Ses opposants soutiennent que l’enseignement supérieur est d’abord destiné à la formation des Français et que le nombre d’étudiants francophones dans le monde est à lui seul très supérieur à la capacité d’absorption de notre enseignement. C’est donc la qualité de ce dernier, reconnue pour ses grandes écoles scientifiques et de management, qui attirera les non-francophones. Comme nous n’avons pas la capacité d’accueillir des millions d’étudiants, autant attirer les plus motivés, quitte à leur offrir des cours d’été pour leur apprendre le français. Je témoigne personnellement que c’est le cas pour l’École Centrale de Pékin. Les mêmes associations saisissent la justice pour les nombreux cas de non-application de la loi Toubon et du minimum de français prévu par la loi Fioraso, avec des succès très inégaux, traduisant une ignorance et un désintérêt de la justice pour ces questions.
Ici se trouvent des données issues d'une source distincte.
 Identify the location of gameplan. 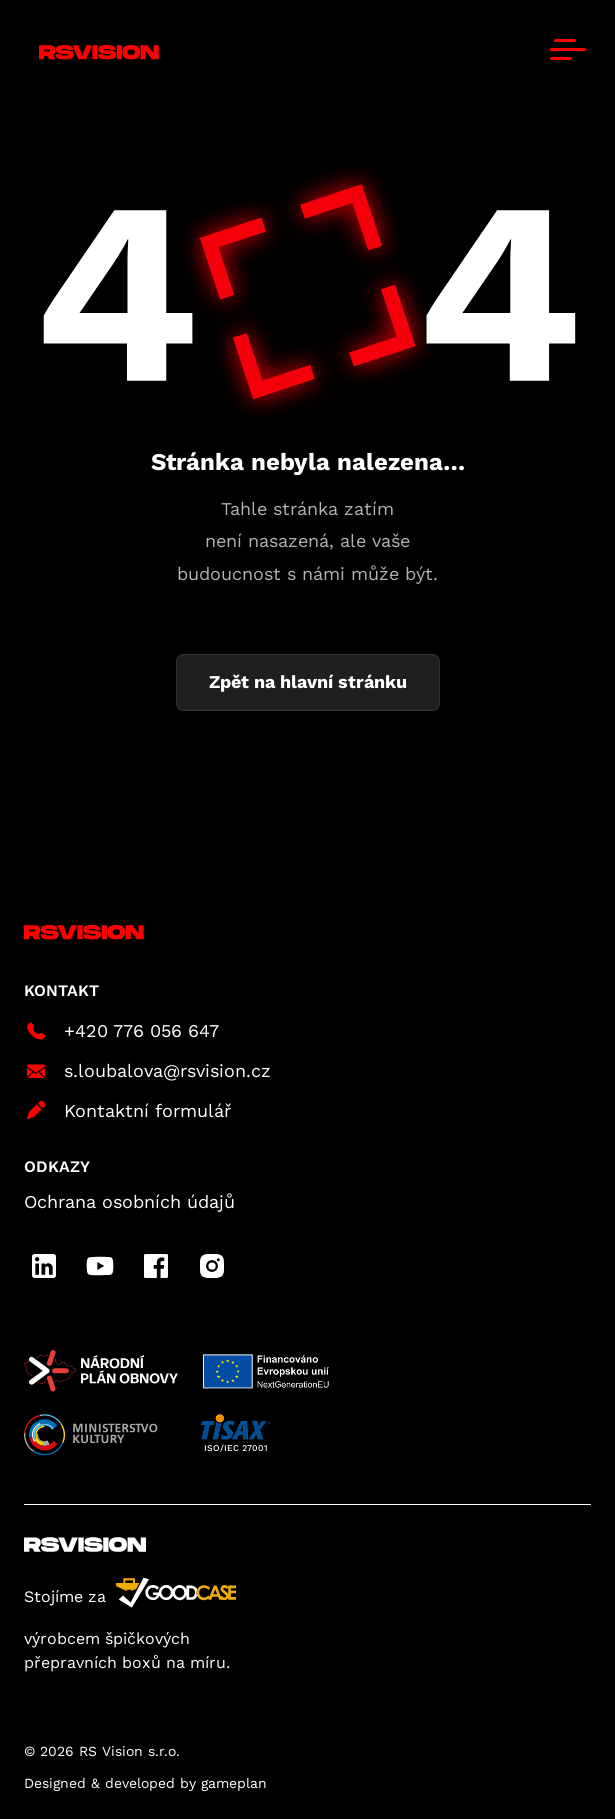 (234, 1783).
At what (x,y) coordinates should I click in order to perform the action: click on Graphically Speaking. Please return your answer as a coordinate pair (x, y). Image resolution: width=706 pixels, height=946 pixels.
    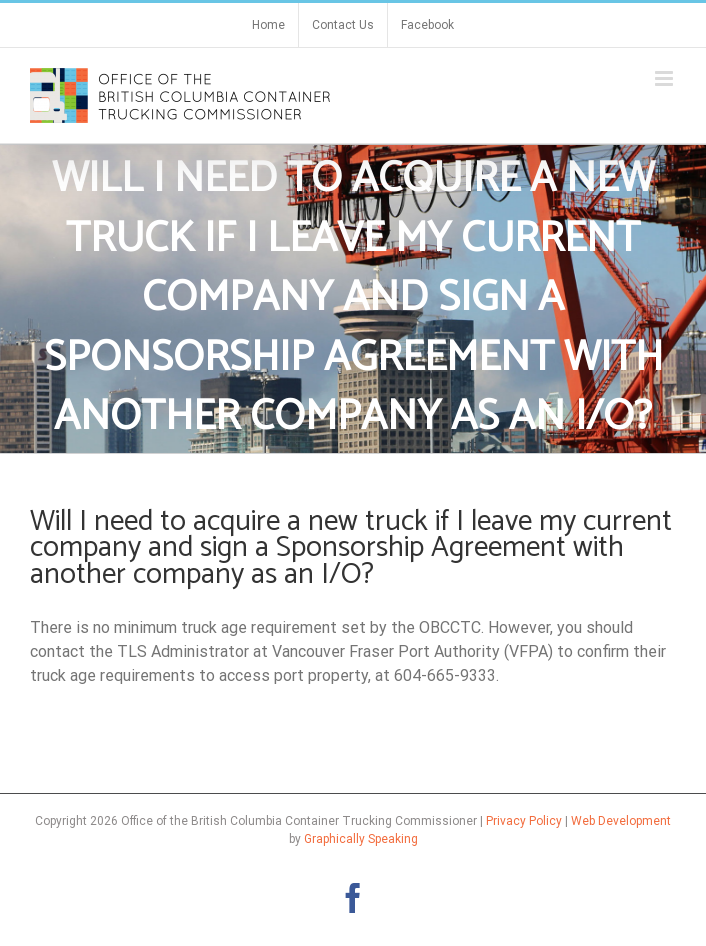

Ce bilan peu enthousiasmant de la situation du français au Nord commence à être nuancé par la prise de conscience de ce qui se passe au Sud, essentiellement en Afrique.
La croissance rapide de la francophonie au Sud
La multiplication des francophones africains par l’effet combiné d’une scolarisation croissante et d’une démographie particulièrement dynamique suscite l’enthousiasme des uns et les critiques des autres.
Le français : une langue coloniale ?
Parmi ces critiques, celle qui a le plus d’impact est de qualifier le français de « langue coloniale ». En effet, des gouvernements du Sud et une partie des intellectuels français « recyclent » sans cesse les problèmes coloniaux par la littérature et les programmes scolaires, c’est-à-dire les exposent comme si c’étaient des réalités contemporaines permettant de comprendre les problèmes d’aujourd’hui. Avec comme facteur aggravant que ce passé colonial est déformé par des généralisations abusives. Certains gouvernements du Sud reportent ainsi la responsabilité de leurs échecs sur la France coloniale.
Mais, en Afrique, le français n’est pas colonial pour tout le monde puisqu’il s’enracine. Ce fait, longtemps nié mais enfin (un peu) reconnu, irrite la concurrence économique et géopolitique qui pousse à officialiser l’anglais ou l’arabe à la place du français. Directement, comme au Rwanda, ou en prônant dans un premier temps sa suppression au profit de l’officialisation d’une langue locale.
C’est le statut officiel ou non du français qui conduit à distinguer l’Afrique subsaharienne du Maghreb.
Au Maghreb : le français s’enracine grâce aux entreprises
D’un point de vue juridique, le français au Maghreb est une langue qui n’est ni officielle, ni nationale ni même reconnue (des documents en français ne sont pas censés avoir de valeur juridique en Algérie, et ils n’en ont pas au Maroc où un tribunal vient de le confirmer), contrairement à l’arabe standard et – théoriquement – aux langues berbères. Il n’y a pas de données chiffrées concernant le français, car toute allusion à son importance déclenche des réactions nationalistes et maintenant islamistes. On peut néanmoins constater que la majorité de la population en a une certaine connaissance, et que les francophones de bon niveau se trouvent en général dans la bourgeoisie intellectuelle ou les affaires. Ce rôle social encourage son apprentissage.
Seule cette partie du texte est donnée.